To evaluate the off-target activity of the developed base editors, we considered Cas12a-dependent off-target from the tolerance for mismatch, which represented the most dominant part of the off-target effect31. Potential off-target sites were predicted using the Cas-OFFinder32 tool (http://www.rgenome.net/cas-offinder/), with up to three nucleotide mismatches and PAMs restricted to NTTN, TYCN and TRTN (Supplementary Data 3). Among these potential off-target sites, most showed no evident off-target editing (Fig. 5d, e; Supplementary Data 1; Supplementary Figs. 16–18), except for PRR5L-OT1 and PRR5L-OT3, which shared one and two mismatches with the PRR5L target, respectively (Fig. 5d; Supplementary Data 1; Supplementary Fig. 16). Consistent with the relaxed PAM compatibility17,18,19, off-target editing for PRR5L-OT1 and PRR5L-OT3, both with TTCT PAM sequences, occurred only for base editors derived from enCas12a and RR but not for those from dCas12a and RVR (Fig. 5d; Supplementary Data 1; Supplementary Fig. 16). Cas12a-independent DNA and RNA off-target effect, which was mainly attributed to the nature of deaminases, has not been detected in this study. We speculated a substantial mitigation for these CBEs and ABEs when Y130F or N57G in hA3A and V106W in TadA*8e were introduced, respectively, as demonstrated by several previous studies in detail21,23,27,29,33,34,35,36,37,38.
These results indicated that the established Cas12a variant-mediated CBEs and ABEs displayed a considerably adequate precision and specificity at the tested sites with high product purity, negligible indels, and low off-target activity (Table 1; Supplementary Data 1).
Discussion
Base editors have been developed to perform precise genome modification with high efficiency and specificity, and they are powerful for the precise base substitution of single or multiple loci1,3,6,39,40,41. Without inducing double-stranded DNA breaks (DSBs), base editors also show significant advantages in multi-gene disruption by introducing premature stop codons at multiple loci, whereas traditional nucleases mediate DSBs at multiple loci, possibly increasing the risk of genomic instability and chromosomal variation42,43. Despite their superiority, base editors have only been harnessed for multiplexed editing by pooling multiple sgRNAs40,41, which is potentially compromised by the transfection efficiencies in cultured cells and toxic effects in embryos with the increase in sgRNAs. Transfer RNA (tRNA) was recently adopted in the tandem sgRNAs of Cas9 system to achieve multiplexed base editing44,45. However, this strategy complicates its construction and application and may also be compromised by the insufficient transcription of sgRNAs. By contrast, Cas12a enables multiplexed targeting with a single CRISPR array10,11,12,13,14,15, which is also promising in multiplexed base editing. In this study, we have engineered new Cas12a-mediated CBEs and ABEs with high efficiencies and alleviative PAM limitations by combining highly active hA3A or TadA*8e with the indicated dCas12a variants (Table 1; Supplementary Data 1) and verified that these versatile Cas12a variant-derived base editors can engage in multiplexed base editing with a single transcript of CRISPR array in mammalian cells and embryos.
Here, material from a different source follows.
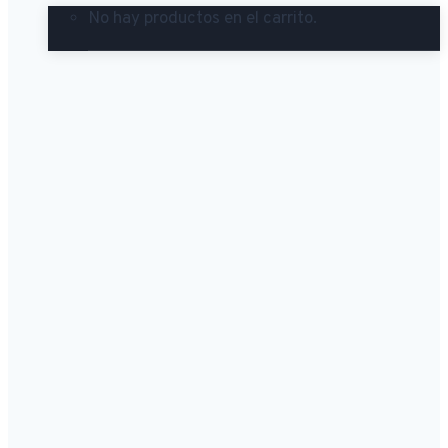
No hay productos en el carrito.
We have only tested multiplexed editing up to five loci with the tandem CRISPR array. However, extending to a greater number of loci can be reasonably expected as shown in previous report14. The reduction in the number of plasmids or RNA will potentially improve the transfection efficiencies in mammalian cells and minimize the adverse effects of microinjection on embryos while retaining intrinsic efficiencies of base editing. Meanwhile, the protein-coding sequence of base editors and tandem CRISPR array can be encoded in a single transcript14. This all-in-one strategy shows as a unique superiority for Cas12a while it is difficult to be used in the Cas9 system, which highlights the irreplaceability of Cas12a-mediated base editor systems for multiplexed base editing. Our limited results showed no evident position effect of sgRNAs within the array, which is supported by previous studies11,13,14. However, this statement has not been validated in this research and the expression of individual sgRNAs from CRISPR array has not been detected. Thus, more comprehensive pieces of evidence are needed.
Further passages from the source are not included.